Commemorate the Panama Canal’s Expansion With These Photos From Its Construction

The Panama Canal is opening a third lane to accommodate new mega cargo ships, a feat almost—but not quite—as impressive as building the original

A cargo ship moves materials during the expansion of the Panama Canal between 2009 and 2016 Panama Canal Authority
A fumigator sprays for mosquitoes in Canal Zone sometime between 1915 and 1920. Malaria and yellow fever carried by mosquitoes was a leading cause of death for Canal workers Library of Congress
Work on the Expanded Panama Canal, a new set of locks opening in June, 2016 Panama Canal Authority
President Roosevelt leads his "Rough Diggers" into Panama, a parody of the Rough Riders he led during the Spanish American War Library of Congress
President Theodore Roosevelt operates a steam shovel while visiting the construction of the canal Library of Congress
The SS Ancon during the first transit of the completed canal in 1914 Library of Congress
U.S. submarines in the locks as they transit the Panama Canal, 1917 Library of Congress
A suction dredge excavating the Culebra Cut, the artificial valley cut through the Continential Divide for the Panama Canal Library of Congress
An upheaval damages the railroad during the construction of the Canal Library of Congress
Two canal workers pose in the cut George A. Smathers Library/University of Florida

In 2006, the people of Panama voted to add a third lane to the Panama Canal, one that can handle the mega cargo ships that now transport goods around the world. On Sunday, that referendum will become a reality.

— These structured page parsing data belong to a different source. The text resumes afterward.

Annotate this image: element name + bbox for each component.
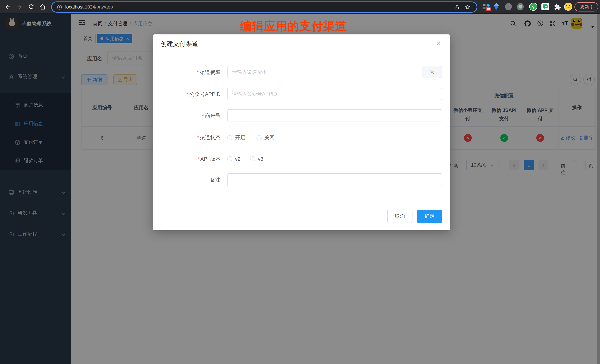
required-mark: * (197, 156, 199, 162)
extension-dot-icon[interactable] (516, 2, 525, 11)
appid-input[interactable] (227, 88, 442, 100)
app-page: 芋道管理系统 首页 系统管理 支付管理 商户信息 (0, 13, 600, 364)
merchant-no-input[interactable] (227, 109, 442, 121)
extension-chat-icon[interactable] (540, 2, 550, 11)
radio-api-v2[interactable]: v2 (227, 156, 241, 162)
modal-title: 创建支付渠道 (160, 40, 198, 48)
radio-circle (227, 135, 232, 140)
url-bar[interactable]: localhost:1024/pay/app (51, 1, 477, 13)
browser-update-button[interactable]: 更新 (574, 2, 598, 11)
svg-text:y: y (532, 4, 534, 9)
api-version-radio-group: v2 v3 (227, 156, 263, 162)
reload-icon[interactable] (27, 3, 35, 11)
browser-toolbar: localhost:1024/pay/app 10 ⌘ (0, 0, 600, 14)
radio-status-closed[interactable]: 关闭 (256, 134, 275, 141)
required-mark: * (202, 113, 204, 118)
browser-menu-icon[interactable] (591, 4, 592, 9)
radio-label: 开启 (235, 134, 245, 141)
required-mark: * (197, 135, 199, 140)
annotation-text: 编辑应用的支付渠道 (240, 18, 347, 34)
radio-label: 关闭 (264, 134, 275, 141)
extension-badge: 10 (487, 7, 490, 11)
field-label-merchant-no: *商户号 (153, 113, 221, 119)
update-label: 更新 (580, 4, 589, 10)
screen: localhost:1024/pay/app 10 ⌘ (0, 0, 600, 364)
create-pay-channel-modal: 创建支付渠道 ✕ *渠道费率 % *公众号APPID *商户号 *渠道状态 开启… (153, 35, 450, 230)
bookmark-star-icon[interactable] (465, 4, 471, 10)
status-radio-group: 开启 关闭 (227, 134, 275, 141)
radio-circle (250, 156, 255, 162)
extension-command-icon[interactable]: ⌘ (504, 2, 513, 11)
url-text: localhost:1024/pay/app (65, 4, 113, 10)
field-label-rate: *渠道费率 (153, 69, 221, 76)
extensions-puzzle-icon[interactable] (552, 2, 562, 11)
rate-input-group: % (227, 66, 442, 78)
radio-status-open[interactable]: 开启 (227, 134, 245, 141)
share-icon[interactable] (454, 4, 459, 10)
extension-gem-icon[interactable] (491, 2, 501, 11)
site-info-icon[interactable] (57, 4, 62, 10)
back-icon[interactable] (4, 3, 12, 11)
profile-avatar-icon[interactable] (563, 2, 573, 11)
field-label-api-version: *API 版本 (153, 156, 221, 163)
radio-label: v3 (258, 156, 263, 162)
home-icon[interactable] (38, 3, 47, 11)
field-label-status: *渠道状态 (153, 134, 221, 141)
forward-icon[interactable] (15, 3, 23, 11)
radio-circle (227, 156, 232, 162)
percent-suffix: % (422, 66, 442, 78)
modal-close-icon[interactable]: ✕ (435, 40, 442, 48)
extension-y-icon[interactable]: y (528, 2, 538, 11)
cancel-button[interactable]: 取消 (387, 209, 412, 223)
svg-text:⌘: ⌘ (506, 4, 510, 9)
extension-pin-icon[interactable]: 10 (482, 2, 492, 11)
radio-circle (256, 135, 262, 140)
required-mark: * (197, 70, 199, 75)
required-mark: * (187, 91, 188, 97)
field-label-remark: 备注 (153, 177, 221, 183)
field-label-appid: *公众号APPID (153, 91, 221, 98)
remark-input[interactable] (227, 173, 442, 186)
radio-api-v3[interactable]: v3 (250, 156, 263, 162)
radio-label: v2 (235, 156, 241, 162)
rate-input[interactable] (227, 66, 422, 78)
confirm-button[interactable]: 确定 (417, 209, 442, 223)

The Expanded Panama Canal, as the new lane is called, is an impressive feat. It took 110-million man-hours, 292,000 tons of steel, 1.6 million tons of cement and 5 million cubic meters of concrete to build, Mimi Whitefield reports at The Miami Herald, and it will double the canal’s cargo capacity, Costas Paris, Robbie Whelan and Kejal Vyas​ report at the Wall Street Journal

“If you have bigger ships, you know you can just take one big ship instead of two smaller ships, which for the shipping line is a big advantage,” Nils Haupt of German shipping company Hapag Lloyd tells Carrie Kahn at NPR.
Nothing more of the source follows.